Mechanics of Solids: Equilibrium for Rigid vs Deformable Bodies

[heman]

In a lecture of Mechanics of solids ,the instructor said,

For an rigid body to be in equilibrium it should have no tendency to either displace or rotate(that's okay!)but for deformable bodies each & every subsystem should be in equilibrium!
I wonder how it is that body can be in equilibrium but its subspaces are not!

 

[sniffer]

when the centre of mass of the system remains static. subsystem mass are not necessarily static.

 

[heman]

Obviously i think the basic constituent particles are not at rest but what would be the definition of subsystem here!it is at which level!

 

[faust9]

I wonder how it is that body can be in equilibrium but its subspaces are not!

How did you make this leap? Sure, within a crystal structure or rather at a molecular level there is motion, but at a macroscopic level for a body to be in equilibrium the entire body as well as the differential bodies must also be in equilibrium. What that means is ME's disregard molecular motion and deal with macroscopic concepts for equilibrium in that when you look at beam bending you integrate along the length of the beam as if each differential section behaved as a solid with the same characteristics as the whole body---unless there is a/are known point(s) of change is composition or geometry.

your fist statement:

but for deformable bodies each & every subsystem should be in equilibrium!

means that if you have a column beam (those things that support the roof of the parthanon) or a cantalevered beam(a diving board) or any other beam/truss/whatever setup the beam(s) will tend toward a state of lowest potential energy. What that means is if you do not over load the beams they will bend or buckle, thus deforming, in proportion to the forces applied such that after some amount of time with constant forces applied the structure will no longer translate or rotate. The entire structure will be in equilibrium as will the differential areas or cross sections of the beams themselves.

Even if you do overload the beams they will still tend toward the lowest potential energy; however, the lowest potential energy for an overloaded beam may be at the bottom of a heap of rubble in an extreme case or the lowest PE may be the beam experiences a little plastic deformation. Anyway...

If you looked at the smallest cross section of a beam in equilibrium(assuming macroscopic properties) then that smallest cross section wil be stationary just like the entire body.

Hope this helped because the above concept is the basis for some pretty important concepts in mechanics like Castigliono's(sp?) theorms. These theorms assume macroscopic properties(molecular motion is inconsequential thus neglected---or rather factored in as a simple temperature term) in order to easily use this minimal potential energy concept. Differential cross sections are assumed to be in equilibrium if the entire beam is in equilibrium.

If you want to look at molecular motion then you're getting a little more into the materials aspect of engineering and away from the mechanics aspect. Even with molecular motion, at that level the motion will still be in equilibrium if the entire beam is in equilibrium.

 

[heman]

but at a macroscopic level for a body to be in equilibrium the entire body as well as the differential bodies must also be in equilibrium. .

Well doesn't there exist even a single case when the body is in equilibrium but its subspaces are not!
I have heard that it exists in case of Deformable bodies,and since only few initial lectures are done we haven't reached till cantilevers etc.etc.!

your fist statement:


means that if you have a column beam (those things that support the roof of the parthanon) or a cantalevered beam(a diving board) or any other beam/truss/whatever setup the beam(s) will tend toward a state of lowest potential energy. .

Agree!

What that means is if you do not over load the beams they will bend or buckle,.

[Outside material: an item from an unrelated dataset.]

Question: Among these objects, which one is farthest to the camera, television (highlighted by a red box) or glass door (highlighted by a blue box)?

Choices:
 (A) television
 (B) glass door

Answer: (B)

Sorry,i can't realize this!
DO You mean body with proper loading will bend or buckle to achieve min. energy!
Or rather shouldn't the body move into state of min. potential energy irrespective of the lesser/over loading!

thus deforming, in proportion to the forces applied such that after some amount of time with constant forces applied the structure will no longer translate or rotate. The entire structure will be in equilibrium as will the differential areas or cross sections of the beams themselves.

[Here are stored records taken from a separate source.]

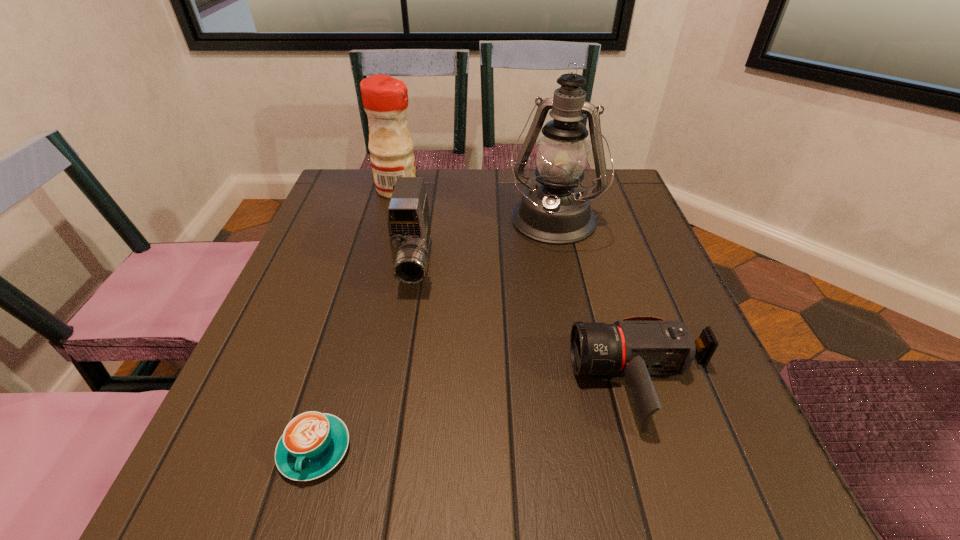 The width and height of the screenshot is (960, 540). Find the location of `the tallest object`. the tallest object is located at coordinates (556, 211).

Identify the location of the second tallest object. (385, 99).

Identify the location of the left camcorder. Image resolution: width=960 pixels, height=540 pixels. coord(408,222).

Image resolution: width=960 pixels, height=540 pixels. Identify the location of the taller camcorder. (408, 222).

You are a GUI agent. You are given a task and a screenshot of the screen. Output one action in this format:
    pyautogui.click(x=<x>, y=<y>)
    Task: Click on the shorter camcorder
    
    Given the screenshot: What is the action you would take?
    pyautogui.click(x=636, y=347)

Where is `the nearer camcorder`? This screenshot has width=960, height=540. the nearer camcorder is located at coordinates (636, 347).

The image size is (960, 540). In order to click on cappuccino in this screenshot , I will do `click(313, 443)`.

Find the location of a particular element. The image size is (960, 540). blank area located on the left of the tallest object is located at coordinates (391, 224).

Locate an element on the screen. vacant space located 0.230m on the right of the condiment is located at coordinates (505, 190).

Where is `vacant space situated 0.150m at the front of the farther camcorder, highlighting the lens`? This screenshot has height=540, width=960. vacant space situated 0.150m at the front of the farther camcorder, highlighting the lens is located at coordinates (399, 361).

Even if you do overload the beams they will still tend toward the lowest potential energy; however, the lowest potential energy for an overloaded beam may be at the bottom of a heap of rubble in an extreme case or the lowest PE may be the beam experiences a little plastic deformation. Anyway...

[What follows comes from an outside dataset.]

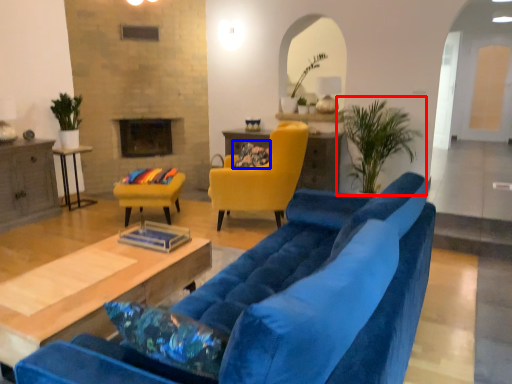 Question: Which object is further to the camera taking this photo, houseplant (highlighted by a red box) or pillow (highlighted by a blue box)?

Choices:
 (A) houseplant
 (B) pillow

Answer: (B) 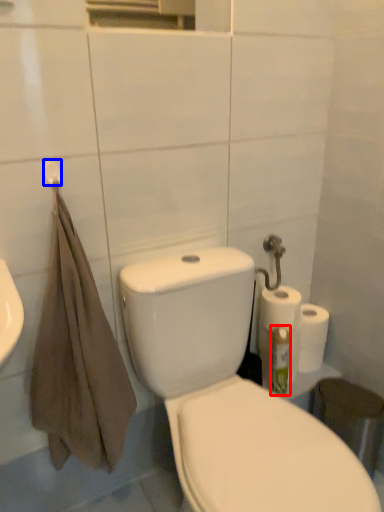 Question: Among these objects, which one is nearest to the camera, cleaning product (highlighted by a red box) or towel bar (highlighted by a blue box)?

If you looked at the smallest cross section of a beam in equilibrium(assuming macroscopic properties) then that smallest cross section wil be stationary just like the entire body.

Hope this helped because the above concept is the basis for some pretty important concepts in mechanics like Castigliono's(sp?) theorms. These theorms assume macroscopic properties(molecular motion is inconsequential thus neglected---or rather factored in as a simple temperature term) in order to easily use this minimal potential energy concept. Differential cross sections are assumed to be in equilibrium if the entire beam is in equilibrium.

If you want to look at molecular motion then you're getting a little more into the materials aspect of engineering and away from the mechanics aspect. Even with molecular motion, at that level the motion will still be in equilibrium if the entire beam is in equilibrium.